Seven billion was the end

predicted by that movie

where the population was fed

on a questionable combination

of soy, lentils, and plankton

that wasn’t really plankton

because we needed to make

room. Most of us have water,

some of us too much,

we don’t all breathe

the same air but we all need

air, water, food, each other,

although we can choose what

too much togetherness means.

Too much togetherness means

the ready spread of disease,

contamination by sewage,

the pushing out of species

which might later prove valuable,

even lifesaving, but their lives

aren’t saved, not when they take

up precious space that we can

use for tract homes, superhighways,

and water parks. These concrete

trophies of infrastructure will fall

into the sea when continental

seams split, subduct, grumble,

swallow us like soup and beans.

Swallow us like soup and beans,

then spit the unchewed parts

back up to wander east or west

or someplace other than the ocean’s

edge, but ha ha we can’t escape

the rising waters. The only ark

around is a tourist attraction

in Kentucky. There was another

movie where dirt became a commodity

and the hero had his own boat.

That movie broke a record for cost,

but after the next great flood,

money won’t matter,

we’ll all be land fiends.

We’ll all be land fiends

looking to go anywhere

but our beloved cities, which will be targets

for our enemies, who once were our friends

back when we sold them enough

ammunition to eradicate their enemies,

who were really our enemies. But we keep

improving technology so that we can direct

destruction with laser precision.

We think we know whose hands

are on the football, but it’s passed every four

or eight years depending on national

tolerance for crazy, and prayers not

to be blown to smithereens.

To be blown to smithereens

could be a good outcome when the alternative

is to slowly starve, trying to extract

the last juices from desiccated grasses.

Most meat animals will be gone,

unless you count roaches, rats, and iguanas.

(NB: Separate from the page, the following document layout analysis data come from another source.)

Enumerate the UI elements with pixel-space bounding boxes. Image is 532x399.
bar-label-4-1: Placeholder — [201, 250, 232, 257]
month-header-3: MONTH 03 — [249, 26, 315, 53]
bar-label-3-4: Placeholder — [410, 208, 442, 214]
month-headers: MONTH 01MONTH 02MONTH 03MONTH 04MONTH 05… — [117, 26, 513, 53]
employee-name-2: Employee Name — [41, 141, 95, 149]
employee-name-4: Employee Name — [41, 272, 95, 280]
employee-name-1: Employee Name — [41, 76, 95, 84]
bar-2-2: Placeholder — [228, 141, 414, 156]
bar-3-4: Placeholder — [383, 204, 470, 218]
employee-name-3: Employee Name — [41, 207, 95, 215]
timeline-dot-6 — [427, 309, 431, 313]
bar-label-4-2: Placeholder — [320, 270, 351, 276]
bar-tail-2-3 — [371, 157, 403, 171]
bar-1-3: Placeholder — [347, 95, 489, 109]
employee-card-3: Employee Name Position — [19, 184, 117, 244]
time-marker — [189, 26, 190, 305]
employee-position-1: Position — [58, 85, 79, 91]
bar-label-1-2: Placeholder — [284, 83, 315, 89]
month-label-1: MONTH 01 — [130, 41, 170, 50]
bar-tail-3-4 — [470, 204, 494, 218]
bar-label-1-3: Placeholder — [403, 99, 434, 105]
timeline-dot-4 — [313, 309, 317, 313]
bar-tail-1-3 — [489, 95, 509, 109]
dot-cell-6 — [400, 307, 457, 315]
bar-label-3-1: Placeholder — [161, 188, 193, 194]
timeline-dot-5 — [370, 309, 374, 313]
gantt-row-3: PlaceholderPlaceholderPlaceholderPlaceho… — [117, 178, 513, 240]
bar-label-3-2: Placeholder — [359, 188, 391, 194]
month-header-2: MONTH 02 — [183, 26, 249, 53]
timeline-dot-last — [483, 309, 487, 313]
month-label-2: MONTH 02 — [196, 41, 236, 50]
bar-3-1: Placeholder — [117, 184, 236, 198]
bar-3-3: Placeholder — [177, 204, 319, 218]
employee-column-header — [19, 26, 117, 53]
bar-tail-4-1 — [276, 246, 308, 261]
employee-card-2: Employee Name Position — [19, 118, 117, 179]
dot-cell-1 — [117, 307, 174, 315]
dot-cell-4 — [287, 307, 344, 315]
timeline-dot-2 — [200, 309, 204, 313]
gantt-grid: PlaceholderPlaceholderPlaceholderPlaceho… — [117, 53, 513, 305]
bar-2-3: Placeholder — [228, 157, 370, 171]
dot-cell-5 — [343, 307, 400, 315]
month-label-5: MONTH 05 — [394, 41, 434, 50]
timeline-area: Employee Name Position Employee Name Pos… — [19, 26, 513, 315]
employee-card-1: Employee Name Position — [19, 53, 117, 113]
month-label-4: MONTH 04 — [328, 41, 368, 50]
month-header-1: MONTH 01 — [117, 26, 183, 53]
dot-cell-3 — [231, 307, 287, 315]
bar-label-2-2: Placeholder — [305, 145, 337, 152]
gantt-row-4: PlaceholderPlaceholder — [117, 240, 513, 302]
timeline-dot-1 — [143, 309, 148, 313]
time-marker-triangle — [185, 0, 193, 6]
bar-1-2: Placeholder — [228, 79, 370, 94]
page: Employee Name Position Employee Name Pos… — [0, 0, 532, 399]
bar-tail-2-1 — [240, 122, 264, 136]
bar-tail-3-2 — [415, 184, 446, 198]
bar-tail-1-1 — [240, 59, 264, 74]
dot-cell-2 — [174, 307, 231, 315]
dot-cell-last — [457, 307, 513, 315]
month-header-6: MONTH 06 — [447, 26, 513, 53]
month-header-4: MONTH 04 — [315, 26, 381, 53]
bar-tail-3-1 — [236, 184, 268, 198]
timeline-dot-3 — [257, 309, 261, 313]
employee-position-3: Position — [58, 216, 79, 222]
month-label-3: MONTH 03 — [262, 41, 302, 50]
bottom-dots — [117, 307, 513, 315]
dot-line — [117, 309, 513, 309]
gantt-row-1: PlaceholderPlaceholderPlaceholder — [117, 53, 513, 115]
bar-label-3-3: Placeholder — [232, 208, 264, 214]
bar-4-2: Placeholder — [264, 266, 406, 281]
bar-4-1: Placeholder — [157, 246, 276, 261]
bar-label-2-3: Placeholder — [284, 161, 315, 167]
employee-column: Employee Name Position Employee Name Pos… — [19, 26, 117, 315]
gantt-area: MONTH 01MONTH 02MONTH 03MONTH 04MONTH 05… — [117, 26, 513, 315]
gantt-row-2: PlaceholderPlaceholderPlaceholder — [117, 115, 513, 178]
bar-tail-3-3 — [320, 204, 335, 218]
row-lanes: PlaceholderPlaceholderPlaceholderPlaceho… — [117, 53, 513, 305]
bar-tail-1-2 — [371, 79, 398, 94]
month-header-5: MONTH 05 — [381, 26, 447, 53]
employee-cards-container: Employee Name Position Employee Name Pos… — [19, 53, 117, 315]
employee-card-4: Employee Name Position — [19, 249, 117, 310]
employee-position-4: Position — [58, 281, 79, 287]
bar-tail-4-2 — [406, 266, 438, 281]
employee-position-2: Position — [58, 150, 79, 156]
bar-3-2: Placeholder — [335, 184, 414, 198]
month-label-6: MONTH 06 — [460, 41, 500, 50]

We’ll be subsistence vegetarians

manufacturing food and looking

skyward for a solution for what’s left

of our population. That’s when the real ark

construction will begin, only it won’t be as simple

as sitting on a mountaintop waiting for the water to rise.

We’ll take reservations for space machines.

We’ll take reservations for space machines

to launch cryptozillionaires and capitalist gods

through debris fields where shattered

satellites and one Tesla roadster drift in outer

orbit. Back on Earth, the rest of us will turn

cannibal, like the rats in that one movie,

with nothing left to eat but each other.

While the one percent drift by solar sail

into the cosmos, the ninety-nine will know

extinction as the great equalizer. Cue

the supervolcanoes, fires, droughts, flooding,

freezing, eventual ecological collapse. In space,

robots will have a revelation, then a revolution— resolve to float forever into the unseen.


Randi Lynn Sanders is currently enrolled in the Master of Fine Arts program in Creative Writing at Mississippi University for Women. Randi lives on the gulf coast of Florida, where she maintains her own financial advisory practice while honing her craft in her spare time, usually before or after market close.